→ **Instructions to follow**: Omit all images, then repeat exactly the lines below from the one containing "Différents arrêtés pour le 14 Juillet 2026" through the one containing "Produkt konnte nicht geladen werden", both ends included.

[Extracted page text data]
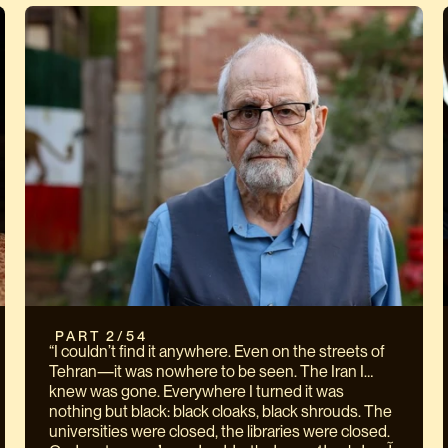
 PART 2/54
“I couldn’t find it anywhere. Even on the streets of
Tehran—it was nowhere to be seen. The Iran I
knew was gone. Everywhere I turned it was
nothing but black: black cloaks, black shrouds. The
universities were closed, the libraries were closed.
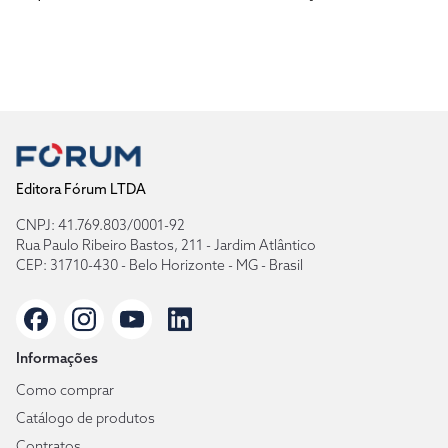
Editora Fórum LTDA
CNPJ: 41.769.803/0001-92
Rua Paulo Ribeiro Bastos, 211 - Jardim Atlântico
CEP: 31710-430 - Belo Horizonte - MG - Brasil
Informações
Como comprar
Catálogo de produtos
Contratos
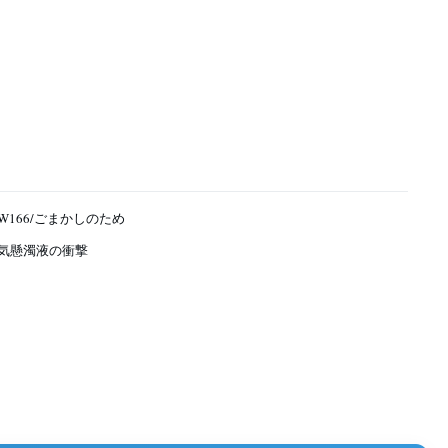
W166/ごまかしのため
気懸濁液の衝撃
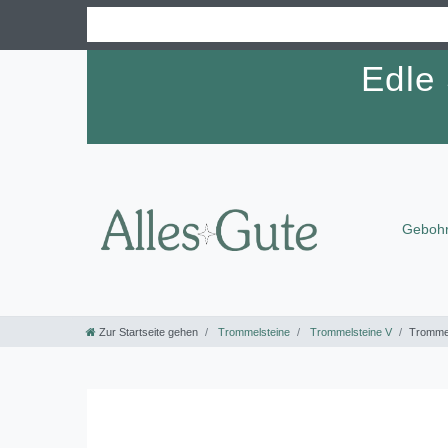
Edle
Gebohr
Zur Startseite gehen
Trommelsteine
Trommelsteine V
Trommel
---
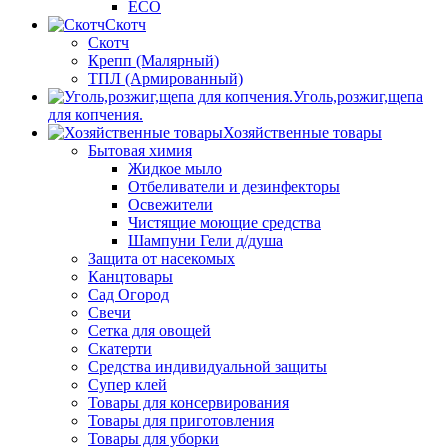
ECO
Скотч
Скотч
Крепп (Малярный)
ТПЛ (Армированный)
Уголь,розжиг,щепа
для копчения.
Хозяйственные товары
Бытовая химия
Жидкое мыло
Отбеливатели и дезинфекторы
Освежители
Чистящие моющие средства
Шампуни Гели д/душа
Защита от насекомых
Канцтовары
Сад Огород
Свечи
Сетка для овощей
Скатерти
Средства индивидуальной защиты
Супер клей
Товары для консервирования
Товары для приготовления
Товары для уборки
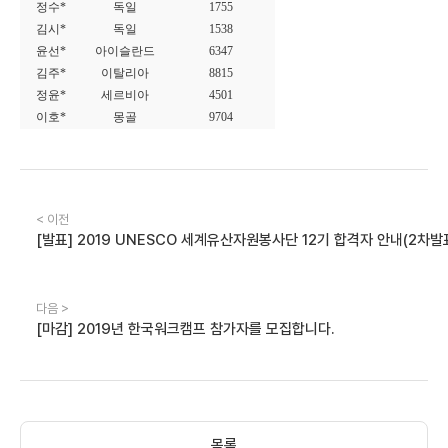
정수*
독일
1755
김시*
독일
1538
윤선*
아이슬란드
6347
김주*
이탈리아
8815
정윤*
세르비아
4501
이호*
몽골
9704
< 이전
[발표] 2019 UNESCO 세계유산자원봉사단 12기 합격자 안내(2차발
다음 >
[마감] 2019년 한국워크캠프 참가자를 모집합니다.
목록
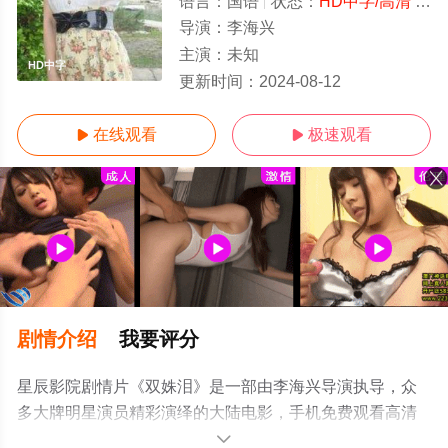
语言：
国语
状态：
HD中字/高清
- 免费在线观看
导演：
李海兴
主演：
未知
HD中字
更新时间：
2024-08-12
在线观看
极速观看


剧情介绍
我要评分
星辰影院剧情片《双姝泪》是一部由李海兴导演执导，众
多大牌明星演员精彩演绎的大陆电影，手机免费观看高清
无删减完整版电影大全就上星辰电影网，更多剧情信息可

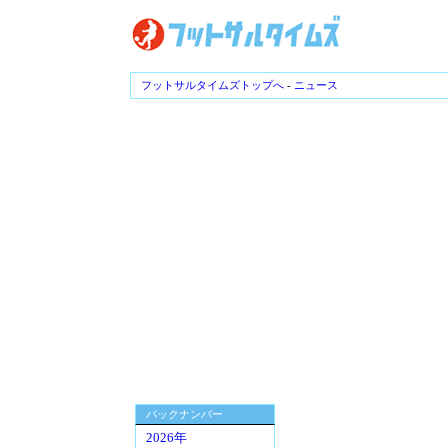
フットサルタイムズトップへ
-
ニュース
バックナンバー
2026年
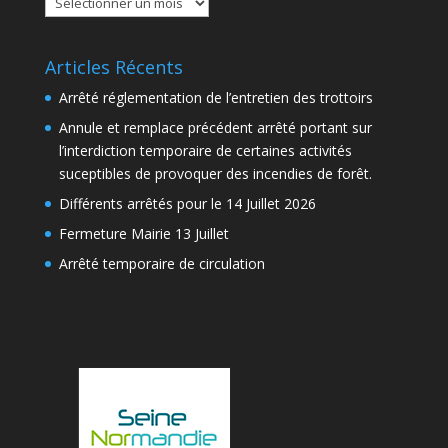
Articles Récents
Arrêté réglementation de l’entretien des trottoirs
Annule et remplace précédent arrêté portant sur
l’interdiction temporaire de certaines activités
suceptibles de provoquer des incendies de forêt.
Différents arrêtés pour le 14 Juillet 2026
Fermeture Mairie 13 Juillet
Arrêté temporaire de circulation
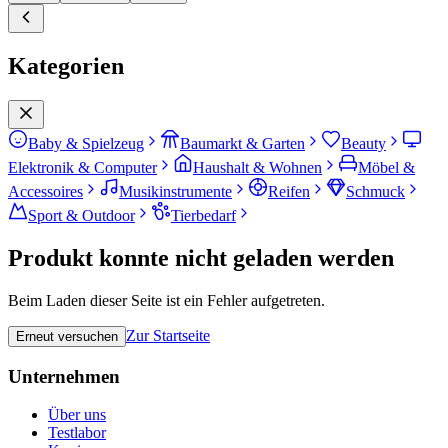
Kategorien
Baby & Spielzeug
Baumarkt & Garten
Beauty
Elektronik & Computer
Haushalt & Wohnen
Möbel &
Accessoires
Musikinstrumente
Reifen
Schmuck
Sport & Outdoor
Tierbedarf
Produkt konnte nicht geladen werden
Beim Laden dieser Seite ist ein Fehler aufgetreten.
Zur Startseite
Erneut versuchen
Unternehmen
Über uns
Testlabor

→ **Output for this task**:
Différents arrêtés pour le 14 Juillet 2026
Fermeture Mairie 13 Juillet
Arrêté temporaire de circulation
Kategorien
Baby & Spielzeug
Baumarkt & Garten
Beauty
Elektronik & Computer
Haushalt & Wohnen
Möbel &
Accessoires
Musikinstrumente
Reifen
Schmuck
Sport & Outdoor
Tierbedarf
Produkt konnte nicht geladen werden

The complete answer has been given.